A 4,250-year-old gold ewer looted in Anatolia has just been returned to Turkey by the Gilbert Collection, which is housed at London’s Victoria and Albert Museum (V&A). The ewer had been acquired in 1989 by Arthur Gilbert from a Los Angeles dealer who is now known to have handled illicit antiquities.
The collection of Arthur Gilbert, a British-born American property developer, initially went on display at Somerset House in 2000, a year before his death. In 2009 it was moved to a dedicated gallery in the V&A, on long-term loan from the Gilbert Trust for the Arts.

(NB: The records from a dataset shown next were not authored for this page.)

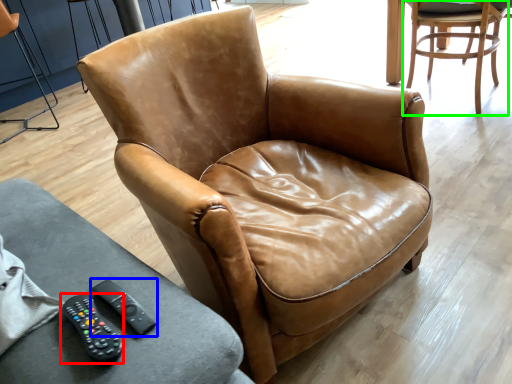 Question: Which object is the farthest from remote (highlighted by a red box)? Choose among these: remote (highlighted by a blue box) or chair (highlighted by a green box).

Choices:
 (A) remote
 (B) chair

Answer: (B) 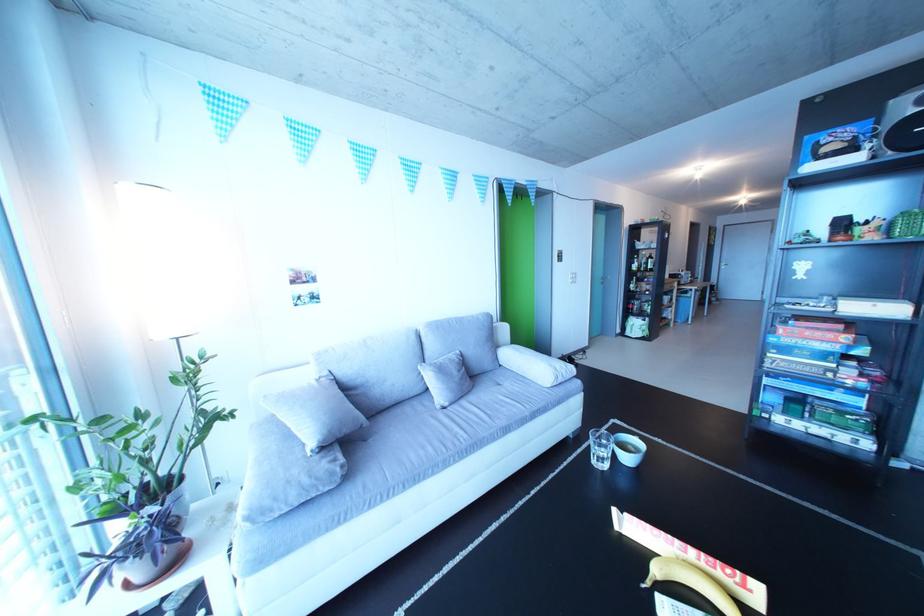 You are a GUI agent. You are given a task and a screenshot of the screen. Output one action in this format:
    pyautogui.click(x=<x>, y=<y>)
    Task: Click on the silver plant pot
    The width and height of the screenshot is (924, 616).
    Given the screenshot: What is the action you would take?
    pyautogui.click(x=152, y=545)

The collection comprises European decorative art crafted of gold, silver or micromosaics, so the Anatolian ewer, dating from around 2,250 BC, is very much an anomaly as the only antiquity. For this reason, and not because of any provenance concerns, it was never displayed in the V&A’s Gilbert gallery.
The Art Newspaper understands the price paid by Gilbert for the ewer was around $250,000, a substantial sum at the time. It is among the most important of the 1,200 items in the collection.
In 2018 the Gilbert Trust appointed a provenance curator, Jacques Schuhmacher, mainly to check the collection for Nazi-era forced sales or looting. The following year Schuhmacher turned his attention to the ewer. He was disturbed at what he discovered: the dealer who sold the ewer had been involved in the trade of illicit antiquities.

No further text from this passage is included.